Abbey seeking to raise €1m from overseas donors
There is ‘significant fundraising potential for the theatre’
At the unveiling of their portraits in the Abbey Theatre last night were (from left) playwrights Tom MacIntyre with artist Colin Davidson and Sebastian Barry with artist Mick O’Dea. Photograph: Aidan Crawley
The Abbey Theatre is seeking to raise more than €1 million a year, mostly from overseas donors, over the coming years.
The Abbey is currently seeking tenders for “the services of a professional, results orientated fundraiser, individual or organisation.”

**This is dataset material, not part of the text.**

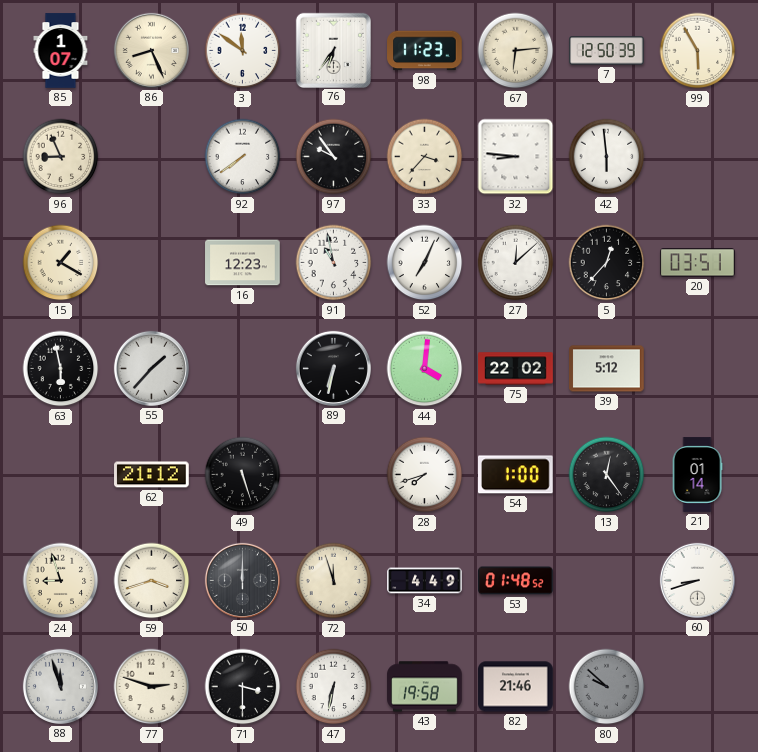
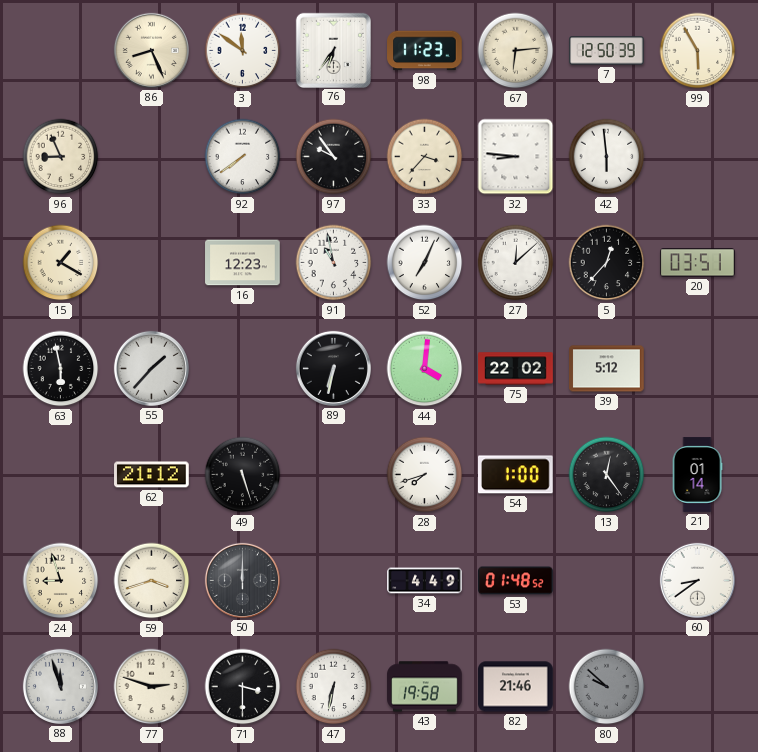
85: 1:07 -> none
72: 11:57 -> none
60: 8:42 -> 8:39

The notice requesting tenders says the Abbey is of the view that there is “significant fundraising potential for the theatre internationally”, including North America. It says a strategic goal is to diversify the theatre’s income streams to secure sustainability in 2013/14 and for the future. International fundraising will be “vital”to secure the theatre’s future, it adds.
That was down to €7.1 million last year. Box office returns remain steady at about €2 million a year.

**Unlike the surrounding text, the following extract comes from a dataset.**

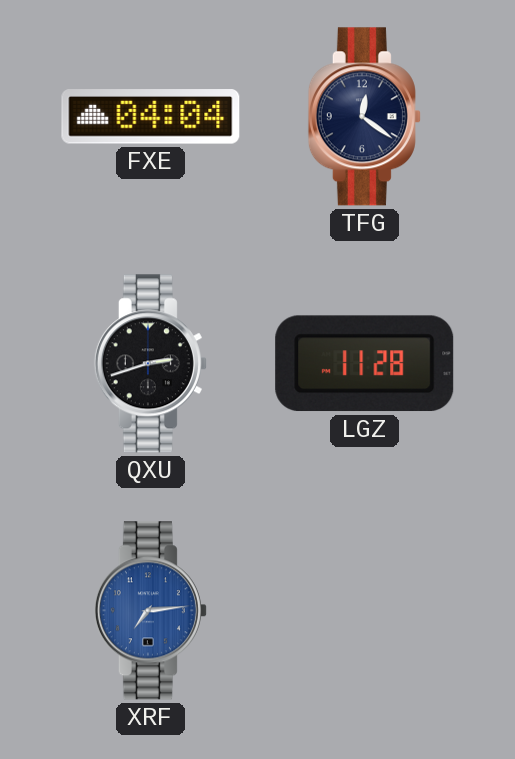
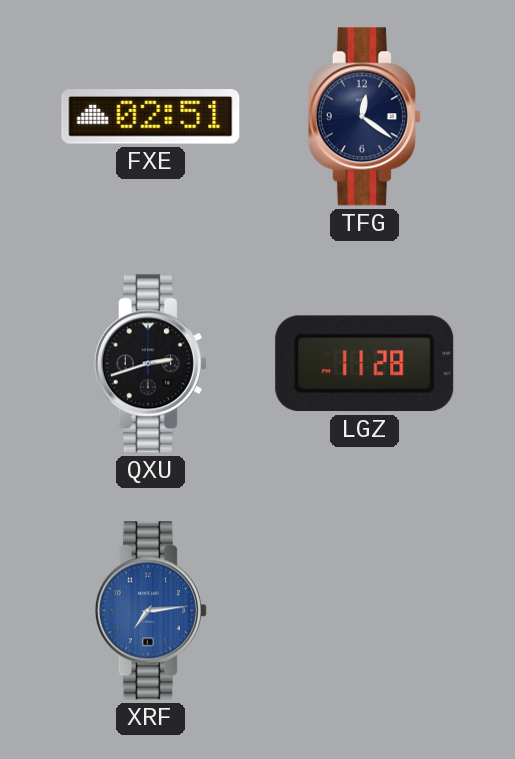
FXE: 04:04 -> 02:51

The Abbey already has a fundraising foundation in the United States and has events organised next month in Boston and New York.

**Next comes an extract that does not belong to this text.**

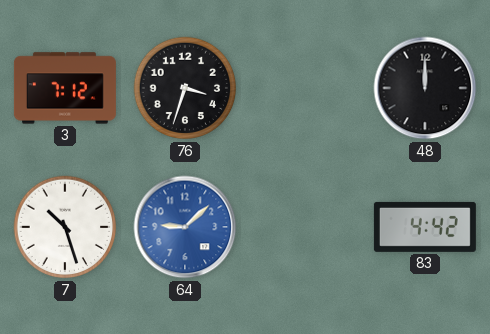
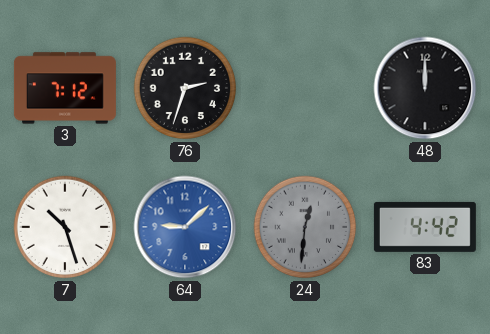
76: 3:33 -> 2:33
24: none -> 12:31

Mr Mac Conghail said the tender process was part of a “strategic interest” in raising money through fundraising, but it was not part of the initiative started by Minister for the Arts Jimmy Deenihan, who wants arts bodies to look for philanthropic donations to sustain their activities.
“I would hope to raise, between Irish and international money, over a million a year by 2016,” Mr Mac Conghail said.
Last night the Abbey unveiled portraits of two of its most distinguished playwrights. The portrait of Sebastian Barry was painted by Mick O’Dea, while Tom MacIntyre was painted by Colin Davidson.
MacIntyre (82) has had 16 plays staged at the Abbey Theatre stretching back to 1972.
‘Crystal of hurt’
Paying tribute to him, fellow playwright Marina Carr said MacIntyre had shied away from the “aesthetic inertia that is always threatening the professional writer.
“There is a far thing in MacIntyre, pierced and lonely, some crystal of hurt transmitting a pure signal.”
Playwright Colin McPherson said of Barry, whose theatre productions include Hinterland and Tales of Ballycumber, that his best work was about families.
He complimented both of the painters for capturing “something of the authors and there is a sense of personality about both paintings which is reflective of their plays in a funny way.”